Históricamente, ya sabemos que no se ha podido imponer el catalán solo por decreto. Al final, lo que cuenta, y lo que tiene que contar, es la voluntad e implicación de los maestros, que son los que tienen la última palabra en la escuela. No tendría sentido, ni es posible, poner a un inspector en cada aula. Por otro lado, tanto el Estatuto como las leyes de normalización lingüística y de educación que se han aprobado en el Parlament en democracia han procurado garantizar los derechos de los catalanohablantes y los castellanohablantes, a la vez que han defendido la preeminencia del catalán como lengua propia, histórica y más débil, además de garantizar el conocimiento del castellano, que en este acuerdo de modificación de la ley de política lingüística se califica de lengua de aprendizaje, lo que nadie dudaría si se dijera del inglés. La lengua vehicular de la educación primaria y secundaria sigue siendo el catalán. Esto es lo que hay que reforzar, evitando intromisiones judiciales.

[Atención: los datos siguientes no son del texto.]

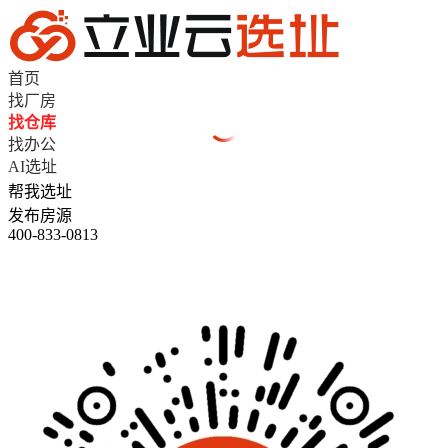
首页
找厂房
找仓库
找办公
AI选址
帮我选址
发布房源
400-833-0813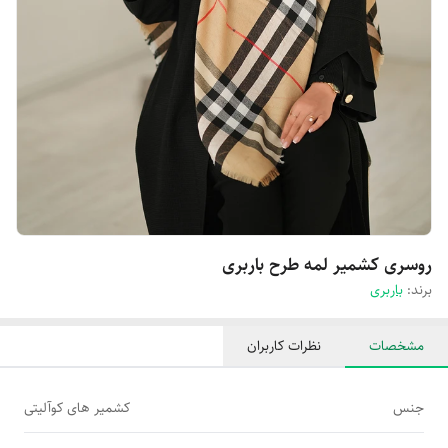
روسری کشمیر لمه طرح باربری
برند:
باربری
مشخصات
نظرات کاربران
جنس
کشمیر های کوآلیتی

La convivencia a la sociedad catalana, muy plural –hoy aún más que hace cuarenta años–, hace necesario un diálogo permanente. En este caso, más que nunca, hay que hacer mucha pedagogía. También hace falta la habilidad de saber moverse en un intrincado y minado universo legal, en buena medida dependiente de lo que se aprueba en Madrid y de una alta judicatura nada proclive al catalán. En este sentido, la pasividad de los últimos años, a partir de 2014, cuando la sentencia del nuevo Estatuto introdujo la idea del castellano como lengua vehicular y cuando llegaron las primeras sentencias referidas a centros concretos, no ha hecho sino desconcertar y debilitar el modelo de convivencia de lenguas con el catalán como idioma central. Ahora no hay soluciones mágicas, pero hay que ponerse a ello. Hay que afrontar el problema con determinación, con consensos y hablando claro y en catalán.